February 11, 2010

Texas Rancher An Unlikely Environmentalist part 2 of 2 - I Want To Give This Man A GREAT BIG HUG! I LOVE This Man! What A Great Role Model For All...

NPR
written by Wade Goodwyn
Tuesday February 2, 2010

Changing The Landscape

He cleared much of the juniper ash. He bought barrels of grass seed — throwing $5 handfuls of it into the wind from the back of his tractor. He carved plateaus into his hillsides to hold the rainfall, letting it filter down into the aquifer below. He planted hundred of trees.

It took decades of careful work by both Bamberger and nature, but now 3,000 people a year visit the ranch to see the results.

Chad Norris, aquatic biologist for the Texas Parks and Wildlife Department, says the changes wrought by Bamberger are felt almost all the way to Austin. "What he does here affects the quality of the water running off the land, and in that respect, it affects everyone downstream."

Some of those who come to learn are new landowners who've made their fortune in Austin's high-tech industry.
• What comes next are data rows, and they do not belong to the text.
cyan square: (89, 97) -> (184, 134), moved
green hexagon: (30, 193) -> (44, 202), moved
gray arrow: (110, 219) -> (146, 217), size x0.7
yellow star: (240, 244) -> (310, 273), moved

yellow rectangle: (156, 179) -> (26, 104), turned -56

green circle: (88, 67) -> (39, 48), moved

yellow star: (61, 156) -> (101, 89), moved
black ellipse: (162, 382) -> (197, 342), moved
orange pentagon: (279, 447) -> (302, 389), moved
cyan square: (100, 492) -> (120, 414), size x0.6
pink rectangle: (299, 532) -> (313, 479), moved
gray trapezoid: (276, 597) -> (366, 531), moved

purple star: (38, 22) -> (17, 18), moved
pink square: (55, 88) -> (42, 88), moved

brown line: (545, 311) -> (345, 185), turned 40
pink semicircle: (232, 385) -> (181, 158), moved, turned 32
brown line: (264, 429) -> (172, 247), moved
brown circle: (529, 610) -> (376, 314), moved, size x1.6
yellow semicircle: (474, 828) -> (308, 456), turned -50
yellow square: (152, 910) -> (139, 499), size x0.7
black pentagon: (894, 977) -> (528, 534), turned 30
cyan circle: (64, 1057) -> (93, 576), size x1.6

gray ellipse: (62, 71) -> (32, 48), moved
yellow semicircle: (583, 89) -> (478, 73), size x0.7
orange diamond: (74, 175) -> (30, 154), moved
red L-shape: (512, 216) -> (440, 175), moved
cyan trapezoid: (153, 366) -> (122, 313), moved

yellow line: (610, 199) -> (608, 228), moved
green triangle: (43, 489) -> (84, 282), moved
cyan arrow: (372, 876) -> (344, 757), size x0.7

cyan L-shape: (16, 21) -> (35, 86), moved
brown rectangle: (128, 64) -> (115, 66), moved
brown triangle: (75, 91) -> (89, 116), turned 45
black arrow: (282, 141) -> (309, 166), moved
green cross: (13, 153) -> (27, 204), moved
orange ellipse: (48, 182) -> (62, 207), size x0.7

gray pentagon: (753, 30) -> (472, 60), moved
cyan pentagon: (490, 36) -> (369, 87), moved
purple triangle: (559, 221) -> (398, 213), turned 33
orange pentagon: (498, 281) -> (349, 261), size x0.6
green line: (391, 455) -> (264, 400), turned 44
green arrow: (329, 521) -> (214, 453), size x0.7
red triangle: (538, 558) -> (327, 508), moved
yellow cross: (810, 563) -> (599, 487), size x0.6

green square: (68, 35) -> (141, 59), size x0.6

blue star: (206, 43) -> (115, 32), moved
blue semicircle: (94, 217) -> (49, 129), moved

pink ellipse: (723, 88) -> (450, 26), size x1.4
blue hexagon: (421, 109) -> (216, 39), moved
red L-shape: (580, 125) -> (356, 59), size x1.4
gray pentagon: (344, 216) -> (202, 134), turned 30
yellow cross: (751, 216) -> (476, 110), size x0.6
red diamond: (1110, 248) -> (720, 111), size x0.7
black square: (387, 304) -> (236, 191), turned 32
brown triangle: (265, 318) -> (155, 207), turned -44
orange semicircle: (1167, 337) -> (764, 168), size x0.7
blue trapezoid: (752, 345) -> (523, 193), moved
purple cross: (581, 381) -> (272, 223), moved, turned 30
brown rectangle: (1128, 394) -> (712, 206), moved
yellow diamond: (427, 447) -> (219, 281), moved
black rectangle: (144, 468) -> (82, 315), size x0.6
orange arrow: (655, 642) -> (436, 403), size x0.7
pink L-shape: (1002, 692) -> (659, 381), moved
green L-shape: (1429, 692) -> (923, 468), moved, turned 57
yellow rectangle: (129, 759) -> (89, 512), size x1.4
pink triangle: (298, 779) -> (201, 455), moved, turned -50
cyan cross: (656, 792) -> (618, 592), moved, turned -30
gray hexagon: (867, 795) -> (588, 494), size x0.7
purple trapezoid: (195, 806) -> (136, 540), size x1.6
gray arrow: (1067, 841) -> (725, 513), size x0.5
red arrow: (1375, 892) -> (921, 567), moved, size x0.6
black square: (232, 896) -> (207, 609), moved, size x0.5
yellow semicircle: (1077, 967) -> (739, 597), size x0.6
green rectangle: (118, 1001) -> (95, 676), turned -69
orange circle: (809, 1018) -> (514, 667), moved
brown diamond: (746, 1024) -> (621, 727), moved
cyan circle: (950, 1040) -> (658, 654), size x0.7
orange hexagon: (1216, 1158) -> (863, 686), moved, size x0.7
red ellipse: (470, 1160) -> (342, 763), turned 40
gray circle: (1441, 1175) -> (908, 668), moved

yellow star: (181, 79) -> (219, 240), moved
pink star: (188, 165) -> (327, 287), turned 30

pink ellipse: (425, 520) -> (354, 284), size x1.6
The locals call them "Dellionaires" because the first wave worked at nearby Dell Inc. These owners buy property not to make money off of it, but for recreation; and Bamberger's message of habitat restoration resonates strong.

Mark Zuzanek is a software engineer who is attending his fourth workshop here. He's already taken the Ranch tour, the Trees and Shrubs Workshop, the Native Grasses Workshop, and now he's back for the Water Workshop.

"I come here to learn, in a very short period of time, what it has taken these people 40-plus years to learn," Zuzanek says.

The traditional ranchers have been far more skeptical. Bamberger sounds too much like an environmentalist to them. But two years of serious drought have started to change that.

Jacque Couser has more than 1,000 acres outside New Braunfels, Texas, and reaction to a drought has put her best grazing land in jeopardy.

"We had to keep the cattle in one area, and now it's severely overgrazed. You can kill the land just like you can kill anything else," Couser says.

Oryx, Bats And Friends

If some Texas millionaires buy hill country property to build 20,000-square-foot homes, private runways and swimming pools that would make a Roman emperor blush, Bamberger is role-modeling a different way to show off.

He's organized dozens of other landowners to plant a beautiful but highly endangered tree called the Texas snowbell. He's turned a square mile of his property into habitat for the highly endangered scimitar-horned oryx, which has disappeared from the African Sahara. Turns out Texas hill country is the perfect habitat for a small herd of oryx, and there are so few left that Bamberger trades breeding-aged males with zoos around the world to enhance the world population's genetic diversity.

Then there is what was considered Bamberger's folly. In 1998, he decided to carve out a three-dome cave into one of his hillsides and line the ceiling with gunite. The ranch staff rolled their eyes when he told them he wanted enough room for a million Mexican free-tailed bats. For years, no bats came. But slowly, they began to find Bamberger's cave, and now as many as 400,000 bats make their summer home there. The cave is called a "Chiroptorium" — a term his wife and son came up with that combines Chiroptera, the scientific order bats are in, and auditorium.

If you think it's all good and well for a wealthy scion to restore his little piece of Texas hill country paradise but that it's beyond the means of the average landowner, Bamberger and the Texas Parks and Wildlife Department want you to stop making excuses.

"You don't need a bulldozer. You need a chainsaw, wheelbarrow, axes, hand tools, and a lot of friends coming out from time to time, and a little time," Bamberger says. "You can buy used equipment — don't waste your money on new — and you can accomplish on your property what I've done here."